Rijksmuseum Director Wim Pijbes Departs for Voorlinden, a New Private Museum

The head of a major public museum goes over to a private one.

Dutch Queen Beatrix and Rijksmuseum director Wim Pijbes at the re-opening of the Rijksmuseum in Amsterdam in 2013.
Photo: Robin Utrecht/AFP/Getty Images.

Wim Pijbes, director of the Rijksmuseum in Amsterdam for seven and a half years, is leaving to head up Voorlinden, a new private museum and nature reserve in Wassenaar, a tony suburb of the Hague. He’ll start his new job in July, and the museum, dedicated to contemporary art and now under construction, is scheduled to open in September.

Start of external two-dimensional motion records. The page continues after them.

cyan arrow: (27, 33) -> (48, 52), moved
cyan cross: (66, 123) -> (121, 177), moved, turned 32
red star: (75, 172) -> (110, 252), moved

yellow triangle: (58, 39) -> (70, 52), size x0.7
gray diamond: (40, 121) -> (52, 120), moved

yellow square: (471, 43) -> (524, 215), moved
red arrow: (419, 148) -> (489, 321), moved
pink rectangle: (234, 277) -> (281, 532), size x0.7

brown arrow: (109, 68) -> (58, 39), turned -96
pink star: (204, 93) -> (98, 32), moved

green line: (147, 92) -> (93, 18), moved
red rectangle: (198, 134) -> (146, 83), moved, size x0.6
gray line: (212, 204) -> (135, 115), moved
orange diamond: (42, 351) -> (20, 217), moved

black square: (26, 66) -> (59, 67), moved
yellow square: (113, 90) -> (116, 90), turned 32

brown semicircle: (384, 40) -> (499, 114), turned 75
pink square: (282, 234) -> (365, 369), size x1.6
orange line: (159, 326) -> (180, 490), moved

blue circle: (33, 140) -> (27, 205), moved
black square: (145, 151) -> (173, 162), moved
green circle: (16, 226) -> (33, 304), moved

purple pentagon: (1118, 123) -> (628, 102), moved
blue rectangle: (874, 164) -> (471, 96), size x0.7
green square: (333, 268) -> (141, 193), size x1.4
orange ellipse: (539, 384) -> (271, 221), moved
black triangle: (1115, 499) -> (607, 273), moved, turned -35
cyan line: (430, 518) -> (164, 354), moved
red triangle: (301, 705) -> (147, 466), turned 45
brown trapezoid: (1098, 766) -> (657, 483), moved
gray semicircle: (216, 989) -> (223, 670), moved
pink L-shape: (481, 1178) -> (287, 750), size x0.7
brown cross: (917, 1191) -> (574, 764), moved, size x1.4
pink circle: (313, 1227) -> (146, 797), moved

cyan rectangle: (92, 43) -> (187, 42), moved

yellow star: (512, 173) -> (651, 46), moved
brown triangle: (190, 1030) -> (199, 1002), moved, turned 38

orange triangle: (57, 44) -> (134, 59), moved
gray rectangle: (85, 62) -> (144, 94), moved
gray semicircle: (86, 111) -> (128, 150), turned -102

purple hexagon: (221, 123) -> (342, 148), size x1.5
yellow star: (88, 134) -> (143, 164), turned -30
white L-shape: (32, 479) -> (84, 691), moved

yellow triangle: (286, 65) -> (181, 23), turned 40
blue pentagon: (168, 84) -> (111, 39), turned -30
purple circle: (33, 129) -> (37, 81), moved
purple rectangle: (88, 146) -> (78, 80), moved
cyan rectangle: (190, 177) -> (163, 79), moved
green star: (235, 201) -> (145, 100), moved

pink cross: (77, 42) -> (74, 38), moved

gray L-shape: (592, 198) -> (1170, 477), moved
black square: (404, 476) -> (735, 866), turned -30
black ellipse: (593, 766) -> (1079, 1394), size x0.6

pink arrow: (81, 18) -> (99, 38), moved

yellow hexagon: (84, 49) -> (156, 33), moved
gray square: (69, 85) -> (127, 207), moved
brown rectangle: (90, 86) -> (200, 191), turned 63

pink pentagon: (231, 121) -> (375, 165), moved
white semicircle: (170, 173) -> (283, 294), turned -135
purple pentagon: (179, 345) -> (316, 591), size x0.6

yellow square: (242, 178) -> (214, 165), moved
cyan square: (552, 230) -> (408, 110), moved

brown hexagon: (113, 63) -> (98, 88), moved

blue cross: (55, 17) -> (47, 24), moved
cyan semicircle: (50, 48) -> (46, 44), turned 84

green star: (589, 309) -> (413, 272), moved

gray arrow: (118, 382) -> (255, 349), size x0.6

Voorlinden will display the collection of chemical industry magnate Joop van Caldenborgh, whose personal holdings include works by Richard Artschwager, Sylvie Fleury, Dan Graham, Henry Moore, Tom Otterness, and Giuseppe Penone. The museum is adjacent to his home, and the 40-hectare grounds will display a James Turrell “Skyspace” and a steel sculpture by Richard Serra.

The unusual move—a half-dozen experts on the subject, surveyed by artnet News, said they could think of no similar instance—comes as the number of private museums grows worldwide, now topping 300, which even outnumbers art fairs, of which the Art Newspaper’s 2015 fair calendar lists 269. What’s more, more than two-thirds of them were founded in the last fifteen years, fully half of them between 2000 and 2010, according to a recent report by Larry’s List.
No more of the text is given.